Come Libera, associazione nomi e numeri contro le mafie, pensiamo che per meglio comprendere quale sia la posta in gioco tra le montagne dell’Abruzzo interno, può essere utile descrivere lo scenario, fissare alcuni punti fermi, analizzare gli episodi emblematici, sensibilizzare la popolazione.

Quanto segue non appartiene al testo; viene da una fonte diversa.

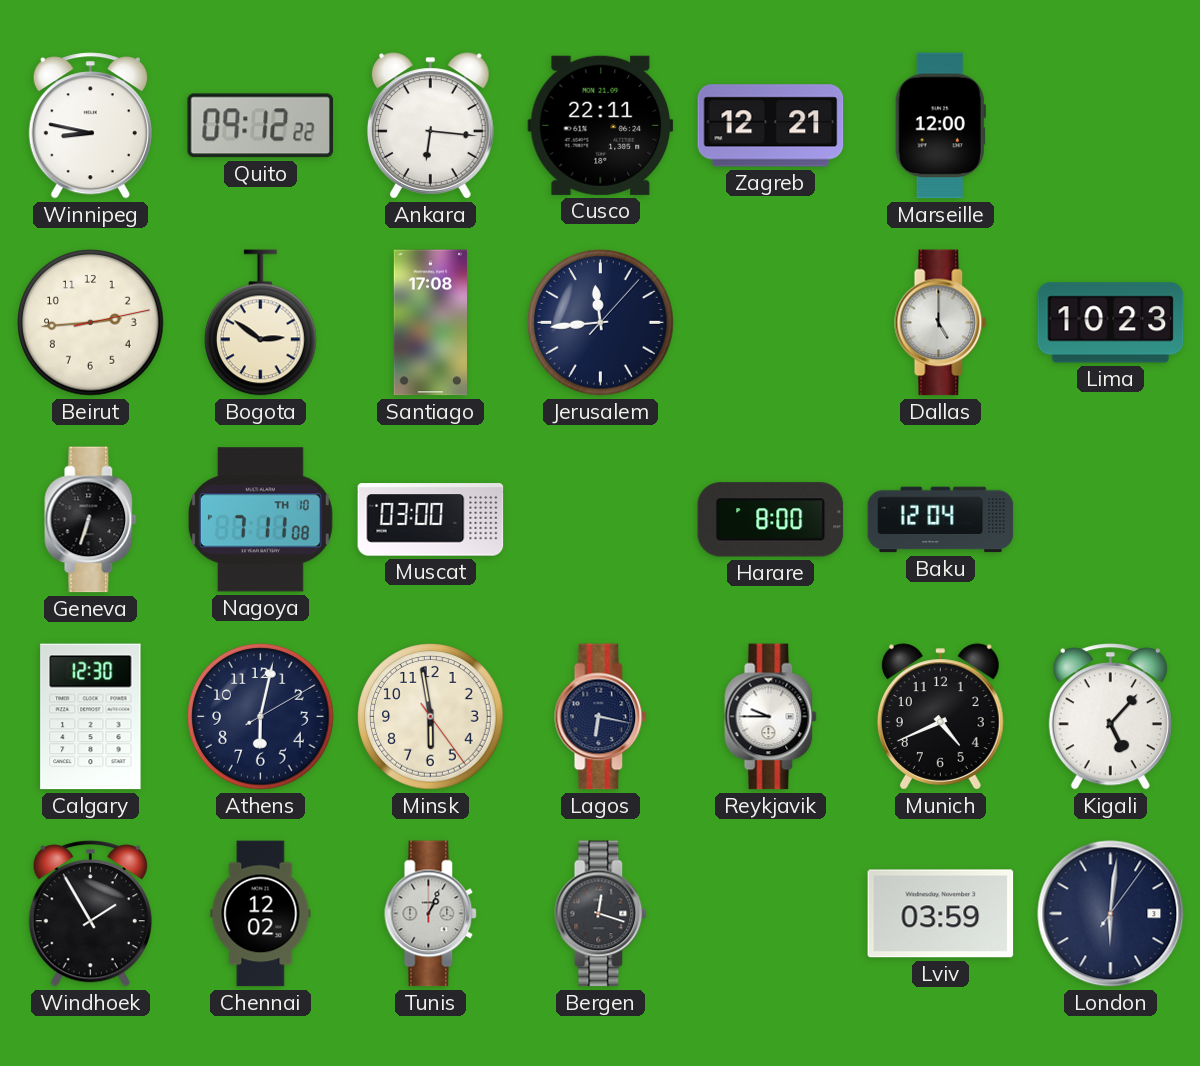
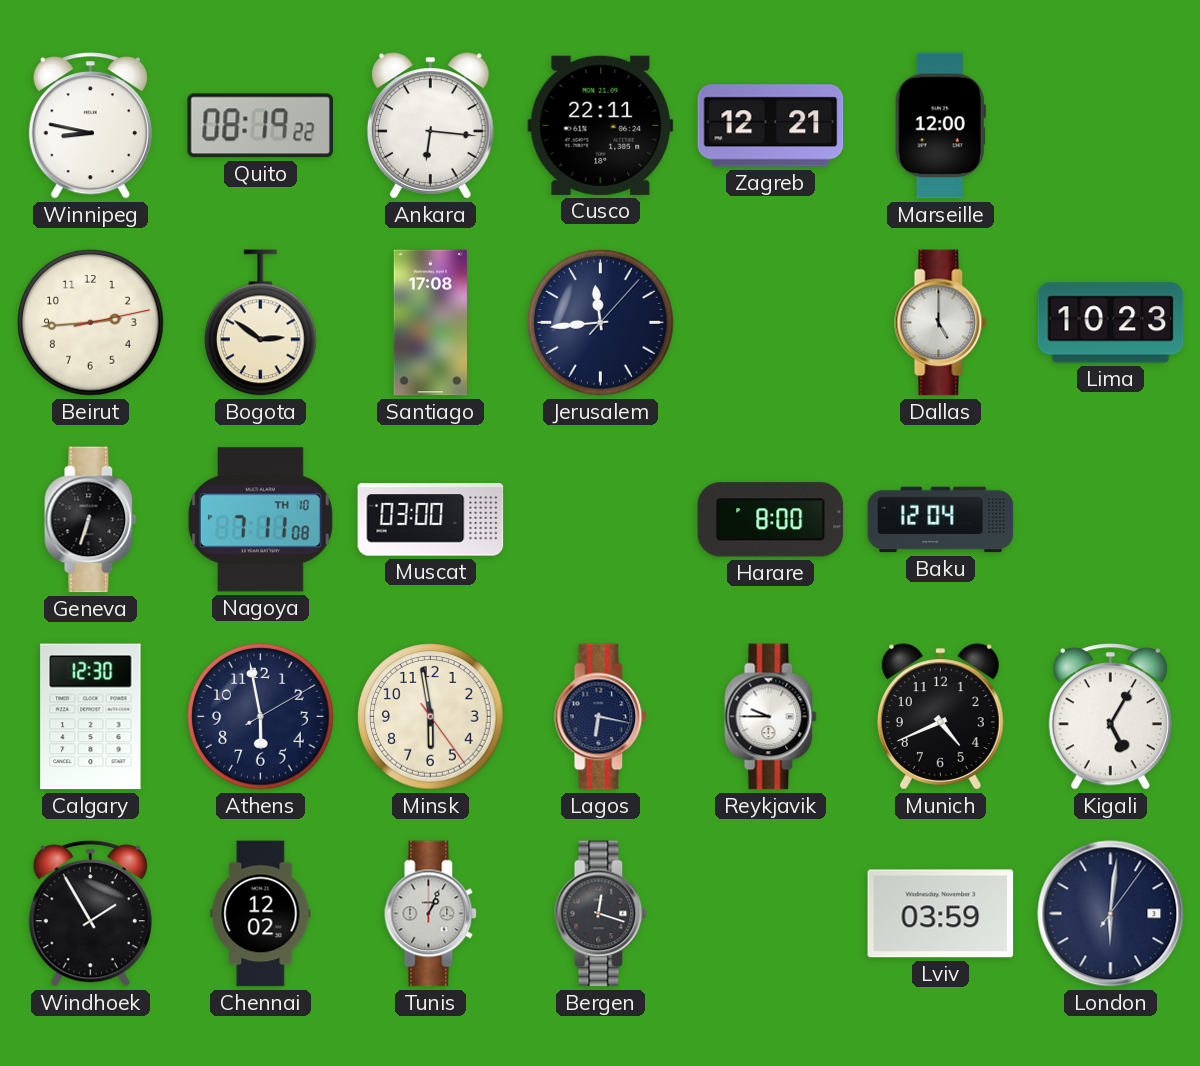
Quito: 09:12 -> 08:19
Athens: 6:02 -> 5:58
Kigali: 5:07 -> 5:05
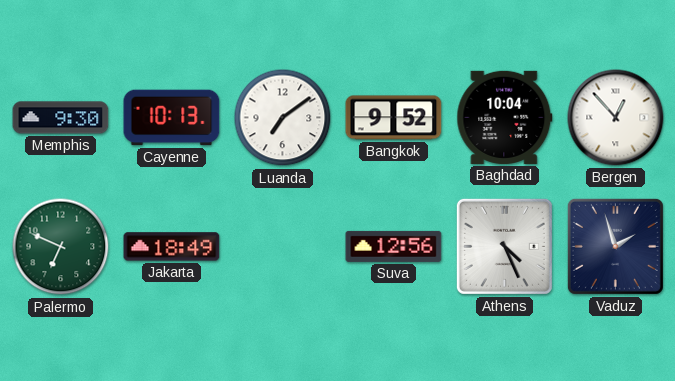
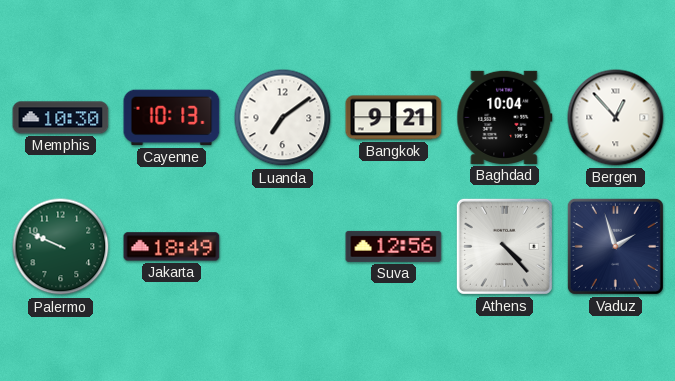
Memphis: 9:30 -> 10:30
Bangkok: 9:52 -> 9:21
Palermo: 6:49 -> 9:49
Athens: 4:26 -> 4:23
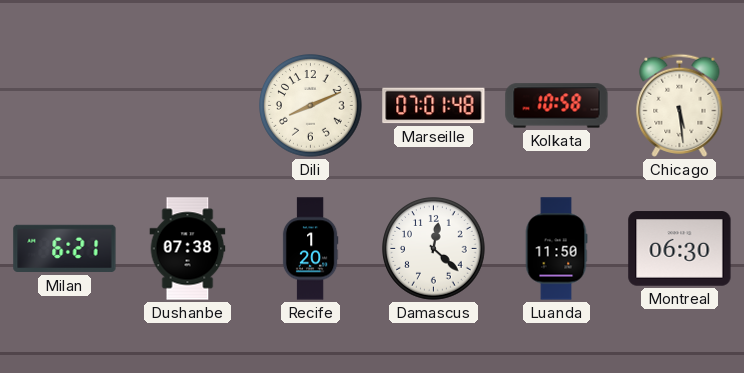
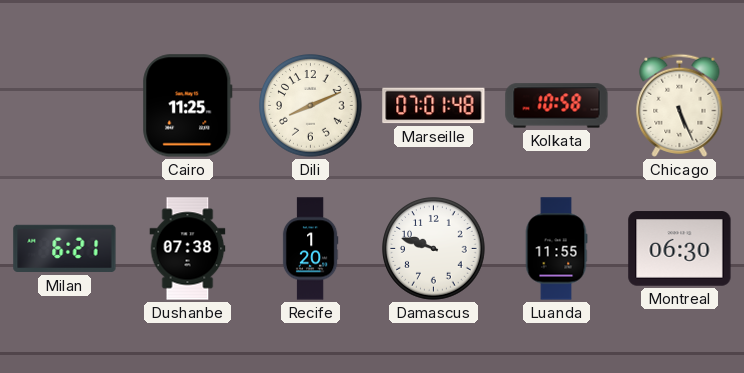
Cairo: none -> 11:25
Chicago: 5:29 -> 5:26
Damascus: 12:22 -> 9:48
Luanda: 11:50 -> 11:55
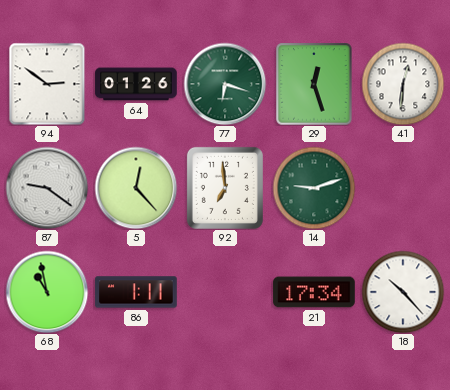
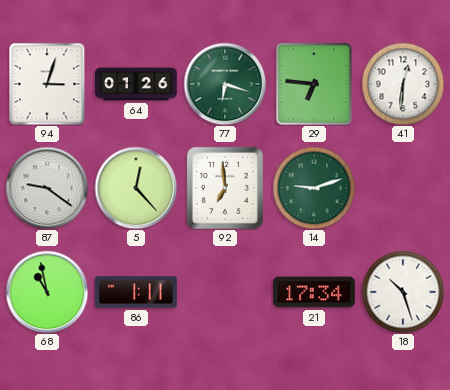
94: 2:51 -> 3:03
29: 12:27 -> 6:46
18: 10:23 -> 10:27
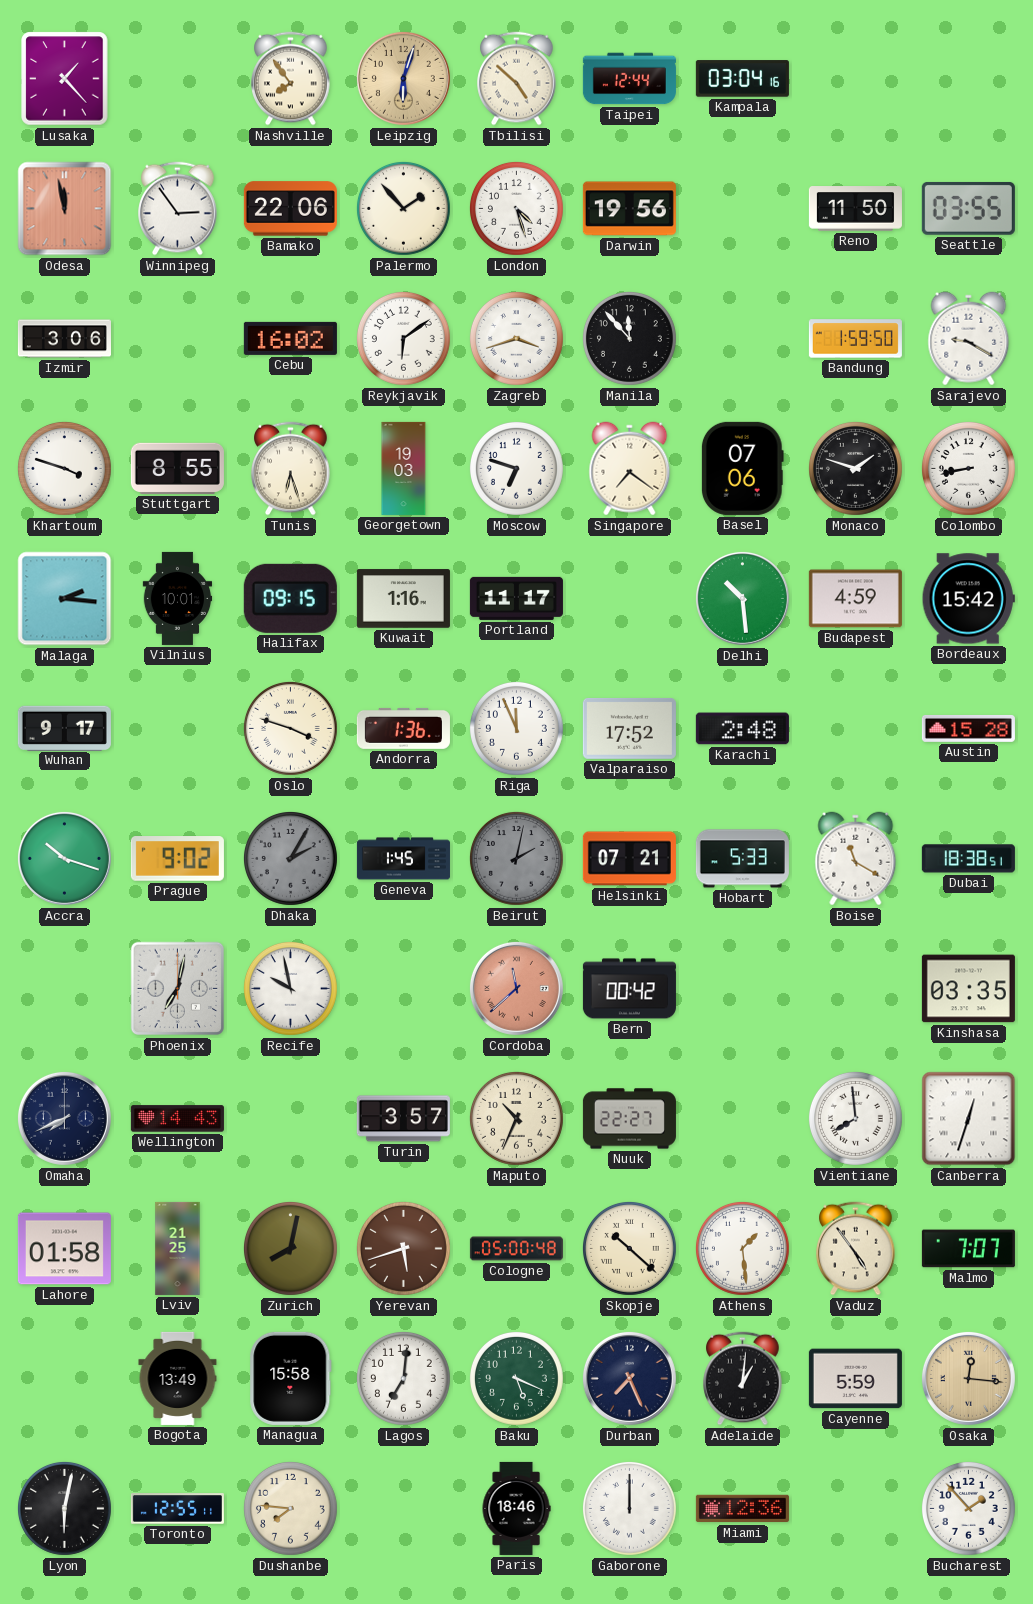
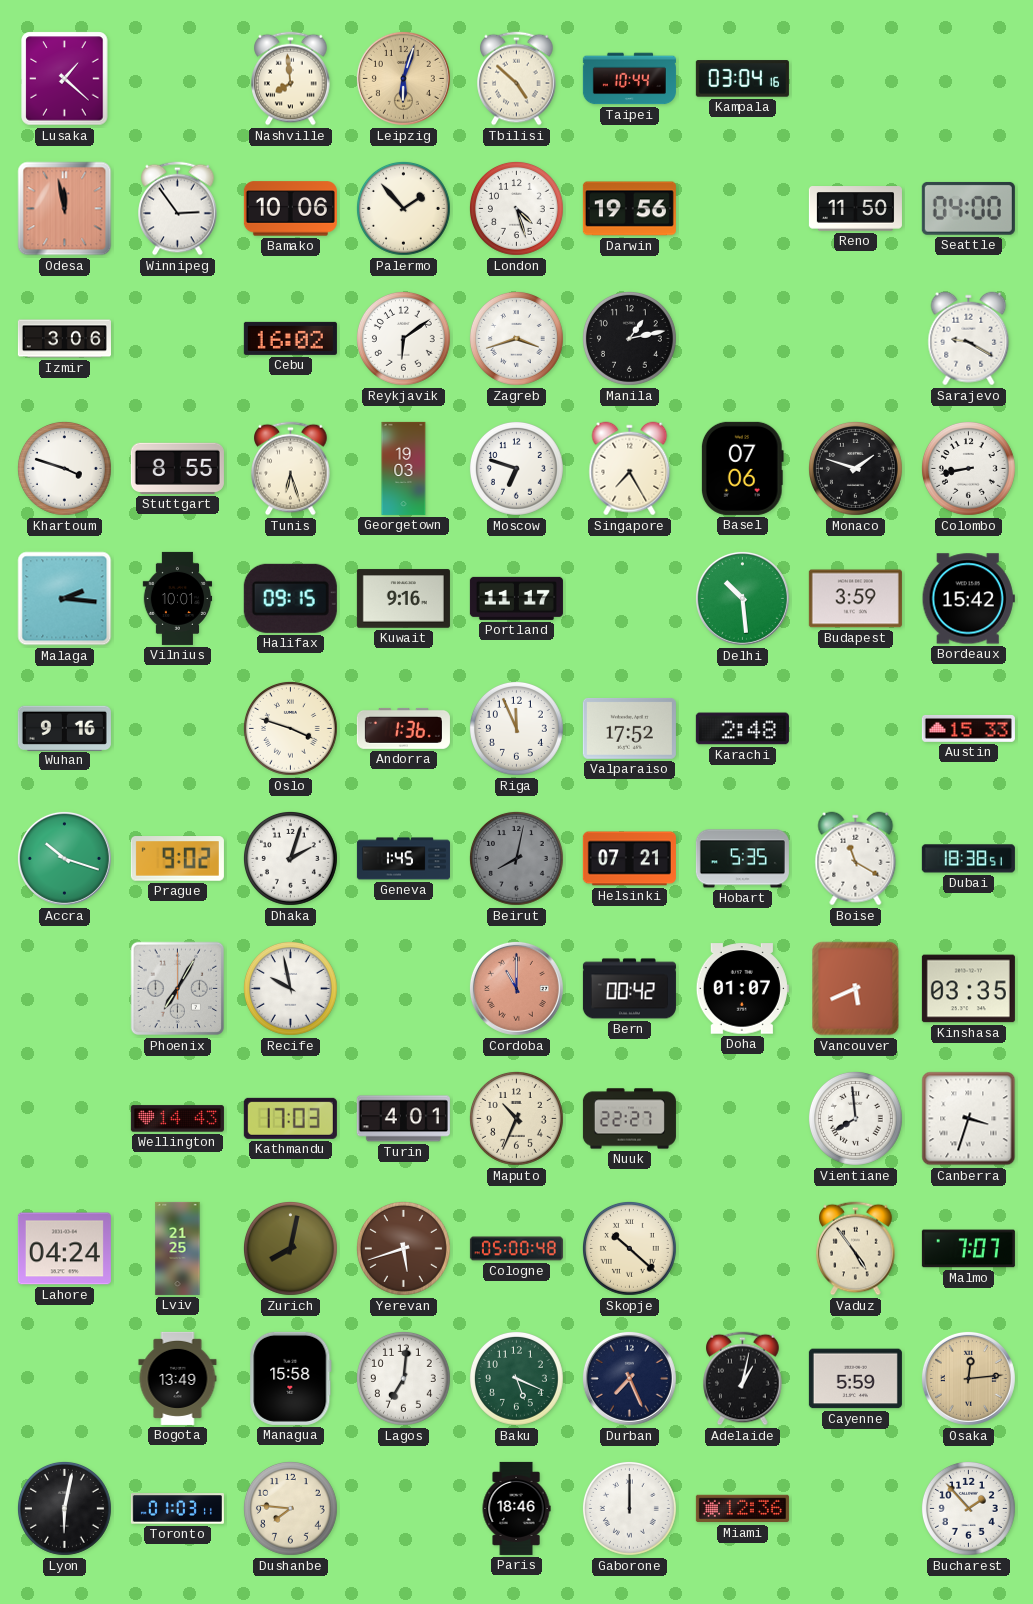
Lusaka: 1:23 -> 1:22
Nashville: 7:54 -> 7:59
Taipei: 12:44 -> 10:44
Bamako: 22:06 -> 10:06
Seattle: 03:55 -> 04:00
Manila: 11:53 -> 1:13
Bandung: 1:59 -> none
Singapore: 7:21 -> 7:25
Kuwait: 1:16 -> 9:16
Budapest: 4:59 -> 3:59
Wuhan: 9:17 -> 9:16
Austin: 15:28 -> 15:33
Dhaka: 2:05 -> 2:03
Dhaka dial: grey -> white
Beirut: 2:02 -> 8:02
Hobart: 5:33 -> 5:35
Phoenix: 7:02 -> 7:05
Cordoba: 11:38 -> 11:00
Doha: none -> 01:07
Vancouver: none -> 5:41
Omaha: 7:41 -> none
Kathmandu: none -> 17:03
Turin: 3:57 -> 4:01
Canberra: 12:33 -> 3:33
Lahore: 01:58 -> 04:24
Athens: 1:29 -> none
Adelaide: 1:01 -> 1:02
Osaka: 12:16 -> 12:14
Toronto: 12:55 -> 01:03
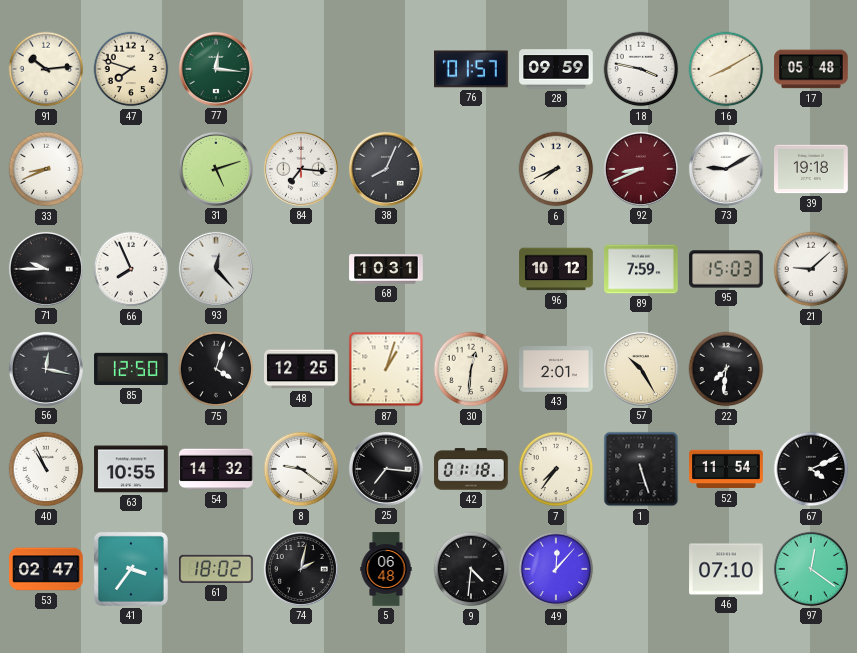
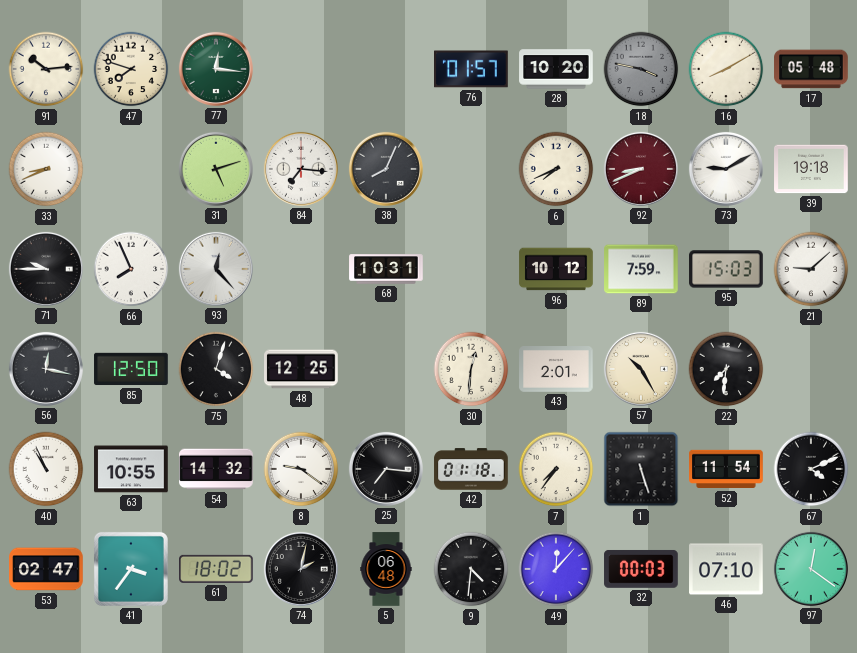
28: 09:59 -> 10:20
18 dial: white -> grey
87: 1:03 -> none
32: none -> 00:03
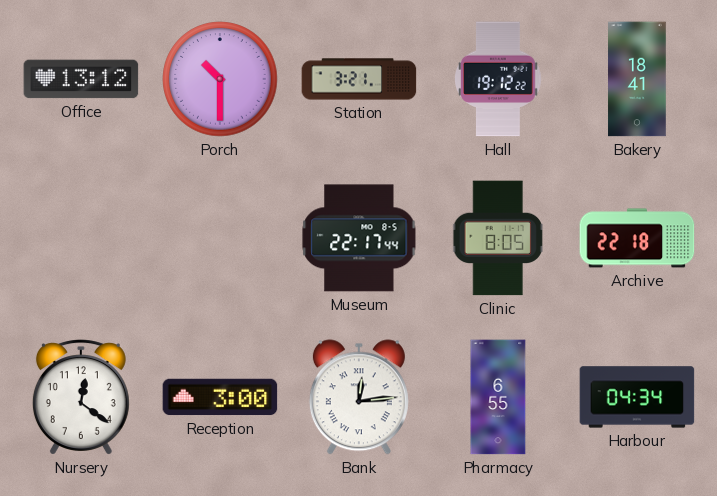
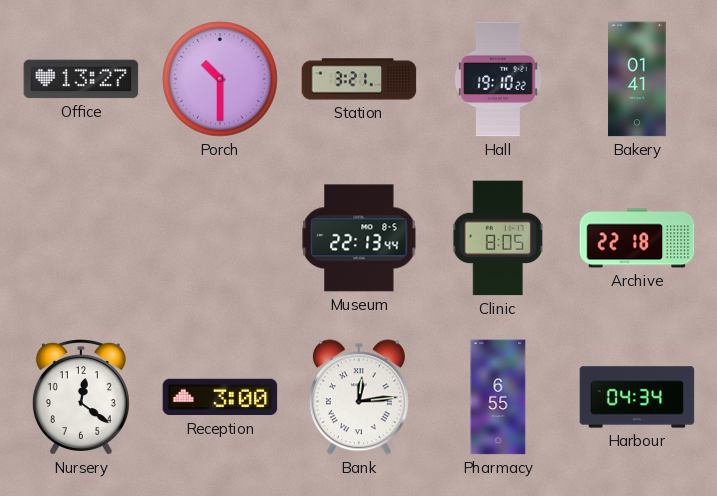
Office: 13:12 -> 13:27
Hall: 19:12 -> 19:10
Bakery: 18:41 -> 01:41
Museum: 22:17 -> 22:13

Questo dossier, realizzato con il contributo e l’impegno del presidio Libera L’Aquila, è un primo passo in questa direzione.
Mentre vigili del fuoco, volontari, colonne regionali soccorrono e ricoverano le popolazioni colpite ed estraggono i morti da sotto le macerie, il presidente del Consiglio dichiara lo stato d’emergenza. Nel pomeriggio il Consiglio dei ministri nomina Commissario per il terremoto Guido Bertolaso e come nuovo prefetto dell’Aquila, Franco Gabrielli. Il Dipartimento nazionale di Protezione civile trasferisce nel cratere dirigenti e mezzi e, all’interno della Scuola della Guardia di finanza a Coppito, istituisce la Dicomac, la cosiddetta direzione di comando e controllo. Tale struttura viene utilizzata operativamente per la prima volta a L’Aquila: non è normata da alcuna legge e i suoi compiti e le sue funzioni sono regolate solo da ordinanze del Dipartimento. Sarà l’organismo che gestirà tutta la fase dell’emergenza e il Progetto C.a.s.e., con una spesa che supererà di molto il miliardo di euro.